Exercise data ::
....

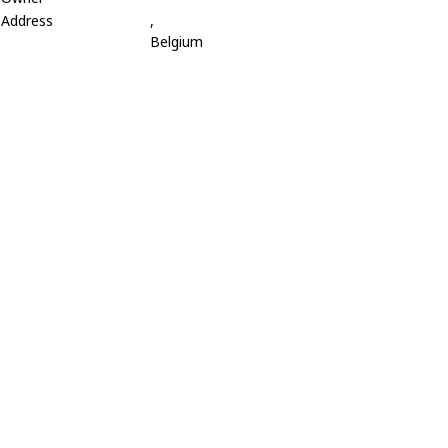
Address
,
Belgium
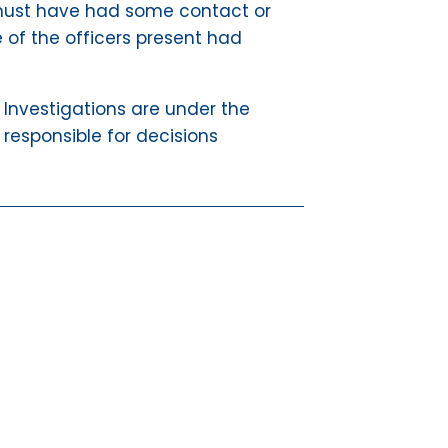
er must have had some contact or
e of the officers present had
a. Investigations are under the
 responsible for decisions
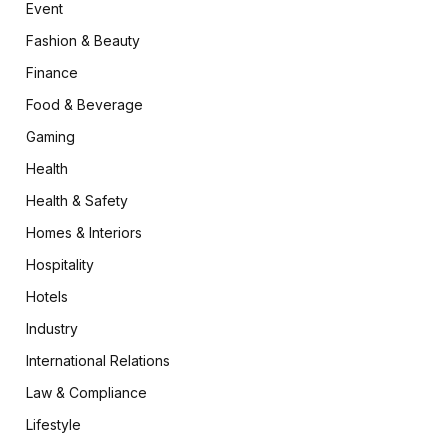
Event
Fashion & Beauty
Finance
Food & Beverage
Gaming
Health
Health & Safety
Homes & Interiors
Hospitality
Hotels
Industry
International Relations
Law & Compliance
Lifestyle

....

Set the pictures aside and repeat only the lines from the one containing "er must have had some contact or" through the last line of the entries above, exactly as they stand.

Result of the task ::
er must have had some contact or
e of the officers present had
a. Investigations are under the
 responsible for decisions
Event
Fashion & Beauty
Finance
Food & Beverage
Gaming
Health
Health & Safety
Homes & Interiors
Hospitality
Hotels
Industry
International Relations
Law & Compliance
Lifestyle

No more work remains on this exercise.